Patient Experience Plenary
Ambidexterity in Academic Medical Centres


 Track type: Plenary


Date: 21 Sep 2018

 

 Time: 1655 - 1740


Location: Academia, Auditorium



 

Speaker: Dr Sridhar Seshadri


 



Academic Medical Centres (AMCs) have to constantly balance the multiple objectives of research, education and clinical care. Within clinical care, they have to balance growth, the patient experience, staff engagement, clinical outcomes, and efficiency. While this nuanced balancing act is difficult in any organisation, they are more so in AMCs where the organisational boundaries, priorities and goals are not well-defined. In this session, we will present a case study of how the Stanford Cancer Centre addressed these issues.
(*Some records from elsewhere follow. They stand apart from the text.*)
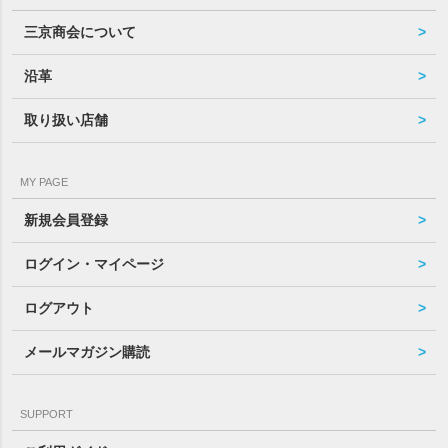
三京商会について
沿革
取り扱い店舗
MY PAGE
新規会員登録
ログイン・マイページ
ログアウト
メールマガジン購読
SUPPORT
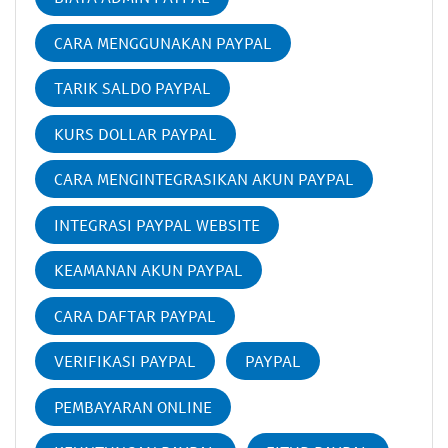
CARA MENGGUNAKAN PAYPAL
TARIK SALDO PAYPAL
KURS DOLLAR PAYPAL
CARA MENGINTEGRASIKAN AKUN PAYPAL
INTEGRASI PAYPAL WEBSITE
KEAMANAN AKUN PAYPAL
CARA DAFTAR PAYPAL
VERIFIKASI PAYPAL
PAYPAL
PEMBAYARAN ONLINE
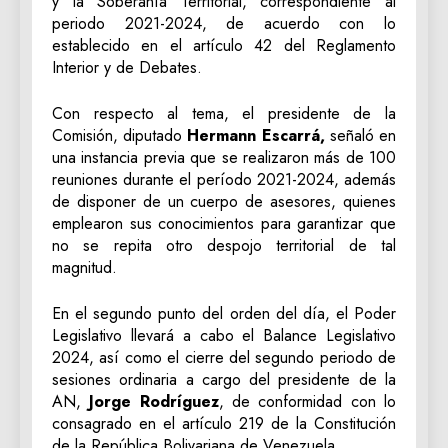
y la Soberanía Territorial, correspondiente al
periodo 2021-2024, de acuerdo con lo
establecido en el artículo 42 del Reglamento
Interior y de Debates.
Con respecto al tema, el presidente de la
Comisión, diputado
Hermann Escarrá,
señaló en
una instancia previa que se realizaron más de 100
reuniones durante el período 2021-2024, además
de disponer de un cuerpo de asesores, quienes
emplearon sus conocimientos para garantizar que
no se repita otro despojo territorial de tal
magnitud.
En el segundo punto del orden del día, el Poder
Legislativo llevará a cabo el Balance Legislativo
2024, así como el cierre del segundo periodo de
sesiones ordinaria a cargo del presidente de la
AN,
Jorge Rodríguez
, de conformidad con lo
consagrado en el artículo 219 de la Constitución
de la República Bolivariana de Venezuela.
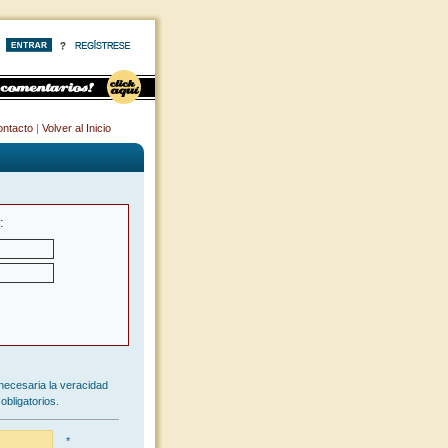
ntacto
|
Volver al Inicio
:
necesaria la veracidad
obligatorios.
*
Over the last eight years, our Cancer Centre has increased new-patient visits by 74% and total visits by 60%. Patient satisfaction has improved from the 6th percentile to the 93rd percentile, and staff engagement from the 27th to the 80th percentile, both measured on a national basis. Efficiency—as measured by cost per unit-of-service—has improved about 4% year-over-year. This case study will focus on the role of leadership and a change-management framework that led to these results. We will also discuss the mistakes that we made and lessons learned that could be applied to other AMCs. Finally, we will offer the scaffolding for a change model that leverages arbitrage theory and sense-making in loosely-coupled systems.